Thompson, 39, launched Rise Up Fitness, within the Southside Mall in Oneonta, in April, though her fitness journey has been nearly a decade in the making.
“After having a set of twins — and their older brother, who has special needs — my weight kind of spiraled, and I was super unhealthy,” Thompson said. “I needed to find something for me, for my weight, and I found Zumba in 2014 and I absolutely fell in love. I decided after two years that it was time to get certified to start my own classes and help other women in the same position to just find something for themselves and learn that exercise doesn’t have to be boring and something you don’t look forward to; it can be a dance party with your friends.
“After that, I got certified in Pound, which is a cardio drumming workout that really infuses lunges and squats and a lot of workout elements, but you’re having so much fun rocking out to the music, that you’re not even aware you’re working out,” she continued. “Then, after Pound, I got certified in Piloxing, a combination of pilates, for the toning elements, and boxing, for the cardio. That also infuses dance into it, so it’s a workout and it stretches out the muscles. And I’m certified in circle mobility by Zumba, and that is really working on increasing mobility of the shoulders, the spine and the hips. So, it’s a very slow-moving, gentle class where we do flow, but work on mobility at the same time.”
Thompson said she began teaching classes at Zoe Fitness in West Oneonta before branching out, then taught at Southside Chiropractic. Rise Up Fitness, she said, is her “first, actual homebase since COVID.”
While the COVID-19 pandemic impacted the fitness industry, Thompson said, she’s seeing participation return and increase.
“I think people are starting to do it more,” she said. “Before the pandemic, I had a waitlist, a very large clientele and classes were packed. During COVID, we did some on Zoom and in my backyard right after, so we could all be together, but in the open air … but I think, with COVID, people are just not used to working out anymore, whereas (before), the class was on their calendar and they made it a point to do it. Getting back in the swing of things has been hard, but since COVID, I’ve moved to the mall, and I think classes are starting to pick up again and people are getting more comfortable with being in a room and working out with other people.
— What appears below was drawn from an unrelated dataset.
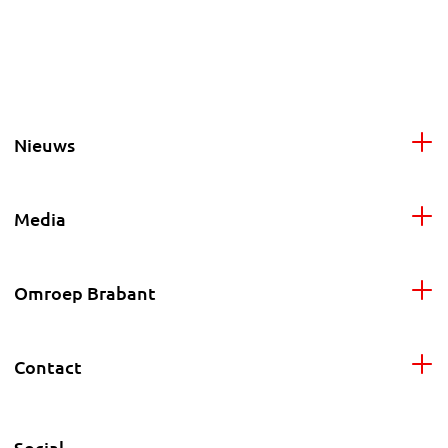
Nieuws
Media
Omroep Brabant
Contact
Social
“I have men join, but it’s mostly women,” Thompson continued. “I have women who are new moms, in their mid-20s, and I have 80-year-olds, so I do the whole gamut. I would say the most popular age group is the 40-year-olds, and sometimes they bring their kids, and they’ll join in and it’s super fun. So, it’s a mix; I have a lot of Oneonta people, but I have some from Morris and I have a big clientele from Davenport, Charlotteville, the surrounding area. I have people from Cooperstown. There’s not a whole lot of group fitness classes offered in the immediate area, so people do drive a ways.”
Clients, Thompson said, are appreciating her supportive, inclusive approach.
“Our favorite song to end on is ‘We are Family’ and, really, we are a huge family, and we just love spending time together,” she said. “They show up early to class just to chat and we have a really great community. They love the fun atmosphere that we’ve created and the safe environment.”
Thompson said she hopes to expand offerings.
“I’m also a certified nutrition coach, so we just (started) our first nutrition group on Labor Day,” she said. “That’s a six-week program, and I’d like to add more whole wellness programs, not just working out, but more meditation and more of the slower workouts, like barre, and more nutrition stuff and more high-impact stuff. I would love to get aerial yoga certified, and with our high ceilings, the possibilities are endless. When I started Pound, I realized if I wanted to take a class, I needed to learn to teach it; the closest one was Utica. So, (because) we don’t have a lot of stuff offered in this area, I would just love to bring so many different formats that speak to so many different people. We need more health things brought to the area.”
To promote accessibility, Thompson said, she strives to keep classes affordable. Each class is $5, she said, and, if customers pay for six classes, the seventh is free. Also, when offering two back-to-back classes, Thompson charges $8 instead of $10.